I received pictures from a few people after the last post, so here we go…
From Rebecca Nisley’s garden we have Orange I Pretty:
And Rescue Me:
And finally here’s Nutmeg Elf peeking out from a woodland bed:
Marion Miller says, “I love the introductions from Margo Reed and Jim Murphy. This is Orangutan which began blooming here on June 19. This early bloomer gets me excited about the season ahead.”
That is a gorgeous plant!
And Marifran Hiltz (presently of TN) sent me a lovely note with equally lovely flower pictures!
“I love being able to see what people are doing in their gardens and keep in touch
with what it going on in CDS! Recently a couple from here moved to CT and I gave them all the information. I have forgotten their names at the moment.
“I am now past peak bloom and am deadheading about 500 daylilies every day. UGH! Some have been outstanding this year including one of my own which was hybridized in good old Goshen soil! I named it after a dear friend who died suddenly the year after my brother died. Here are photos of Donna Jean Woodside.”
And finally we have Pink Clouds Adrift, also from Marifran’s garden. What a fun name!
Thanks so much for sharing, everyone! Hope you’re all starting to see some blooms wherever you garden. I’m currently waging war on deer and hoping they won’t eat it all before my open garden.

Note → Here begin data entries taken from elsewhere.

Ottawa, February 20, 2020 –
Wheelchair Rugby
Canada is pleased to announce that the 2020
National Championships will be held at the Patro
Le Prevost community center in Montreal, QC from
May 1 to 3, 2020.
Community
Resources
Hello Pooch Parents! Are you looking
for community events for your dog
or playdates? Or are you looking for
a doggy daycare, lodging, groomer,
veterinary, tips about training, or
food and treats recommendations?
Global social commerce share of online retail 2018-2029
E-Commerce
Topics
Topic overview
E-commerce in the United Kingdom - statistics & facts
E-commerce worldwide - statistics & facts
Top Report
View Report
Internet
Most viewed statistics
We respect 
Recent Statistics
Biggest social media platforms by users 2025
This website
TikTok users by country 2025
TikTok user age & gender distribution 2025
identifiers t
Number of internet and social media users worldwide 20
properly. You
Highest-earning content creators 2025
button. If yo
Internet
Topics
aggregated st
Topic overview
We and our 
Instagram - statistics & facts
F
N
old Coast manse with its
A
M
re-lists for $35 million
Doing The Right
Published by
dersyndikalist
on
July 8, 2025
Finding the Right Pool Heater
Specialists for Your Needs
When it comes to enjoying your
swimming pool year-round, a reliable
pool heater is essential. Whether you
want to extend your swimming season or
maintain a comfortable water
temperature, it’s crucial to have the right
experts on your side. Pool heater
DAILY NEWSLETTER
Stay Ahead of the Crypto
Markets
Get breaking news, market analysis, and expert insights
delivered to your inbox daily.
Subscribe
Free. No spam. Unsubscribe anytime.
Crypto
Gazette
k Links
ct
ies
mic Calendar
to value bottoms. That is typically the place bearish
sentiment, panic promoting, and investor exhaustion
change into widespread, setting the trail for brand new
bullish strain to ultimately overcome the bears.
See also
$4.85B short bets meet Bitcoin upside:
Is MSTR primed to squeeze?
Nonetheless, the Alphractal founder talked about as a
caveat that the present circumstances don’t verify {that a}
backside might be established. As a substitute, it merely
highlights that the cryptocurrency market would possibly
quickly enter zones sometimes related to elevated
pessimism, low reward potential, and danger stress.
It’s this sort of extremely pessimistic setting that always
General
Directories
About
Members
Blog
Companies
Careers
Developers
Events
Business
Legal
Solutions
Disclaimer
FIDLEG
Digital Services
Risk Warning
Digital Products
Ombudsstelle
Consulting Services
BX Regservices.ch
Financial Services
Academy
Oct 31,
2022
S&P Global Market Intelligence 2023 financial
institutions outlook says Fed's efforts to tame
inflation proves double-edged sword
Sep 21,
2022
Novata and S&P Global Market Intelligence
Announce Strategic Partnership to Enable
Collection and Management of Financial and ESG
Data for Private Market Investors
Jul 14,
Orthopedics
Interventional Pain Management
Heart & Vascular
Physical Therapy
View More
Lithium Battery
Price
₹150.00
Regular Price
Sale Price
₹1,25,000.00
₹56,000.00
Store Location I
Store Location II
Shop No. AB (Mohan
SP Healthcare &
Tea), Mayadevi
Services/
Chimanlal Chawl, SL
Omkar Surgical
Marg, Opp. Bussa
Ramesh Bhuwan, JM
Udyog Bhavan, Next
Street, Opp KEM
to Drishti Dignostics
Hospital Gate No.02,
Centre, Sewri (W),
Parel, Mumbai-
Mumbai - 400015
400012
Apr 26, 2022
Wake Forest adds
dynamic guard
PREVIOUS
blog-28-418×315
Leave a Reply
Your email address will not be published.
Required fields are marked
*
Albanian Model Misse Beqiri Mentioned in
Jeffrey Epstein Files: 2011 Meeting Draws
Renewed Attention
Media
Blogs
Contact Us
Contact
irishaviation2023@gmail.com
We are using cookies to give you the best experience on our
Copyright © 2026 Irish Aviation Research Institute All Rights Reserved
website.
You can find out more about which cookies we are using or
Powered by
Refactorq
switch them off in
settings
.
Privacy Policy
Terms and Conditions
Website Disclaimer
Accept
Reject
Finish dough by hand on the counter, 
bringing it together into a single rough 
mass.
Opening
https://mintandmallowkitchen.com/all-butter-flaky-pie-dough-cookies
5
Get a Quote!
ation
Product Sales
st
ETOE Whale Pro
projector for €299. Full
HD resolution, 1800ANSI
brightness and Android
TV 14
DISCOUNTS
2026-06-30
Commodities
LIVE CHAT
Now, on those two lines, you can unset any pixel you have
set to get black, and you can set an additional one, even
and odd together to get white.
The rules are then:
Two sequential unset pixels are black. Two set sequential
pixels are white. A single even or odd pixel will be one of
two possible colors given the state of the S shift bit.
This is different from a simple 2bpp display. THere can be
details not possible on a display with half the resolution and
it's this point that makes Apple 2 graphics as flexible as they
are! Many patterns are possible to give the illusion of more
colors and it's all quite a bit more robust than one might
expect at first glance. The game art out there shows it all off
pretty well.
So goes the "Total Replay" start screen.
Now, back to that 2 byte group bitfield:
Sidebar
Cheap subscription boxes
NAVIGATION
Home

I spent the better part of the day resurrecting the deer fencing in the back woods that was taken down by falling limbs. Also spraying Liquid Deer Fence, literally, ad nauseum. It’s a nasty job, but it beats lying in bed and visualizing the moose-sized deer that we have spotted in the back yard munching on my beauties. Lately he has brought along his friends/family. Since my property cannot be completely fenced in, I am tempted to try Melanie Mason’s peanut butter/battery method of stronger persuasion. Spoke to Helene yesterday (who sounds excited that we are picnicking there on Sunday 7/13) and she laments that the deer took down the fencing she put up this spring in the new area that she had planted with her seedlings. She said they ate 70% of the seedlings. She sounded philosophical about it – “there’s still 30% left!” and what else can we do besides curse those four legged creatures of nature- because as we know, in the end, nature always wins!
It’s true. I will go down swinging, though!